Ivan Serpa – Fase Negra (1964) / detalhe

 

Em seu icônico discurso de 1941, o presidente norte-americano Franklin D. Roosevelt, definiu as quatro liberdades essenciais: de expressão, de religião e as liberdades em relação ao medo e à fome. Para além de eleições periódicas, um sistema social inclusivo deve oferecer esse espaço individual de autodeterminação. A liberdade de rogar aos céus por um resgate foi o que restou aos 207 trabalhadores submetidos a condições de trabalho análogas à escravidão em Bento Gonçalves (RS). Contratados por uma empresa terceirizada para atuar na colheita de três grandes vinícolas, eles suportaram maus-tratos físicos e psicológicos, cárcere privado, habitações insalubres e atrasos no pagamento prometido.

Segundo a entidade representativa das vinícolas de Bento Gonçalves, a culpa seria do Bolsa Família, ao impedir o povo de correr atrás do seu ganha-pão. Exemplar da seiva escravocrata que ainda recheia a brasilidade cordial, um vereador de Caxias do Sul (RS) justificou a barbárie alegando a indolência dos “baianos”, que querem ficar “tocando tambor na praia”. Um verdadeiro coach de senzala!

Esse preconceito em relação ao Bolsa Família é antigo, e parece ter natureza cíclica. Foi saindo de moda ao longo dos governos do PT (2003-2016) e voltou com toda a força quando Jair Bolsonaro destampou a caixa de ressentimentos reacionários, em que o racismo, a misoginia e a xenofobia protagonizam um violento show de horrores. Relançado no dia 2 de março pelo governo Lula em formato turbinado, o novo Bolsa Família cobrirá cerca de 21 milhões de famílias com pagamento médio de R$ 715 por família. Como a ignorância destemida é uma prisão cognitiva, vale a pena sintetizar a experiência e os resultados do programa até aqui [Souza et al. (2019): “Os Efeitos do Programa Bolsa Família sobre a Pobreza e a Desigualdade: um balanço dos primeiros quinze anos”.]

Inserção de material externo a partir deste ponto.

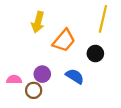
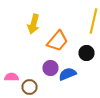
purple circle: (42, 74) -> (50, 68), moved
blue semicircle: (75, 76) -> (68, 74), turned -54

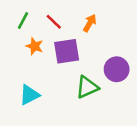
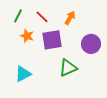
purple circle: (117, 69) -> (91, 44), moved

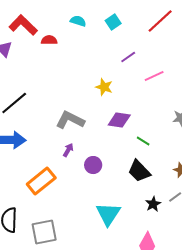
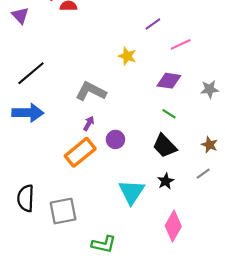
purple diamond: (119, 120) -> (169, 81), moved
orange rectangle: (41, 181) -> (80, 152), moved
black star: (153, 204) -> (166, 181), moved

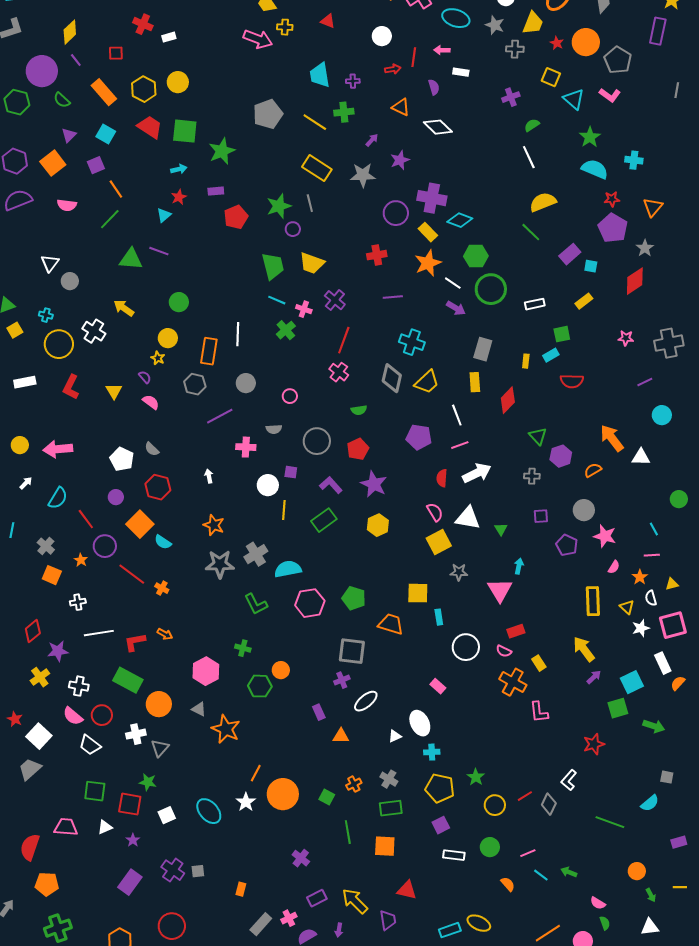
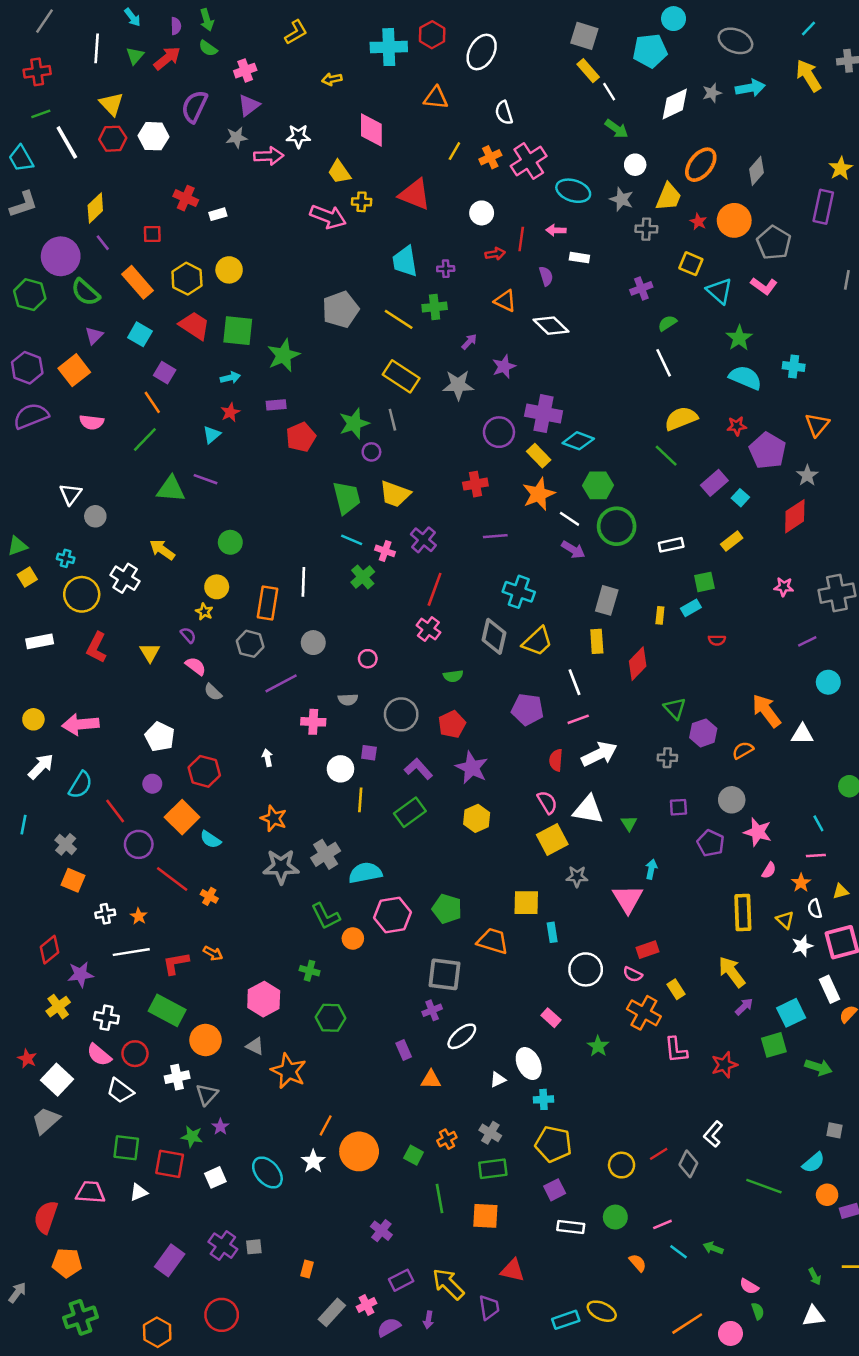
red triangle: (328, 21) -> (415, 194), size x1.8
green semicircle: (62, 100) -> (85, 292), size x1.4
purple square: (96, 165) -> (165, 373), moved, turned -36
red star: (612, 199) -> (737, 426), moved
cyan square: (591, 266) -> (740, 498), turned 32
red semicircle: (572, 381) -> (717, 640), size x0.6
gray semicircle: (152, 449) -> (213, 692), moved
white arrow: (26, 483) -> (41, 766), size x1.6
orange star: (81, 560) -> (139, 916), moved
orange circle: (281, 670) -> (353, 938), moved
red star: (594, 744) -> (724, 1065), moved
green star: (476, 777) -> (598, 1046), moved
purple star: (133, 840) -> (220, 1127), moved
orange circle: (637, 871) -> (827, 1195), moved

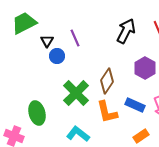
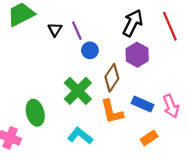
black triangle: (47, 41) -> (55, 30), moved
blue circle: (57, 56) -> (90, 50), moved
purple hexagon: (145, 68) -> (137, 55), moved

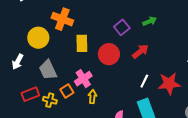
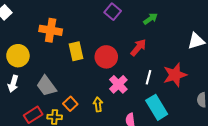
green arrow: (150, 21) -> (150, 19), moved
purple square: (122, 27) -> (113, 12), moved
yellow circle: (38, 38) -> (18, 56), moved
pink cross: (83, 79) -> (118, 84), moved

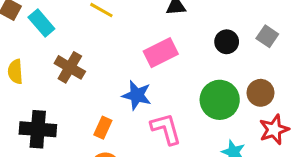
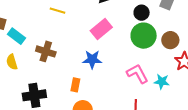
cyan rectangle: (41, 23) -> (17, 36), moved
green circle: (220, 100) -> (144, 36), moved
pink L-shape: (166, 129) -> (137, 74), moved

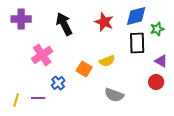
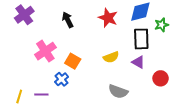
purple cross: (21, 19) -> (24, 15), turned -36
black arrow: (64, 24) -> (68, 20), size x0.7
purple triangle: (161, 61) -> (138, 62), moved
orange square: (84, 69) -> (73, 61), moved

Os programas de transferência de renda aliviam a pobreza extrema, eliminam a insegurança alimentar das famílias, além de melhorarem a escolaridade e os indicadores de saúde das crianças. Creches em período integral liberam as mães solo, que compreendem a maioria das chefias de lar, elevando a inserção das mulheres no mercado de trabalho, bem como as libertam do medo da violência doméstica ao fortalecer sua independência material. Integrado a uma rede programas sociais, o BF estimula a agricultura familiar ao torná-la fornecedora da alimentação escolar. Reduz-se, com isso, a obesidade com subnutrição resultante do consumo de alimentos ultraprocessados, normalmente mais baratos.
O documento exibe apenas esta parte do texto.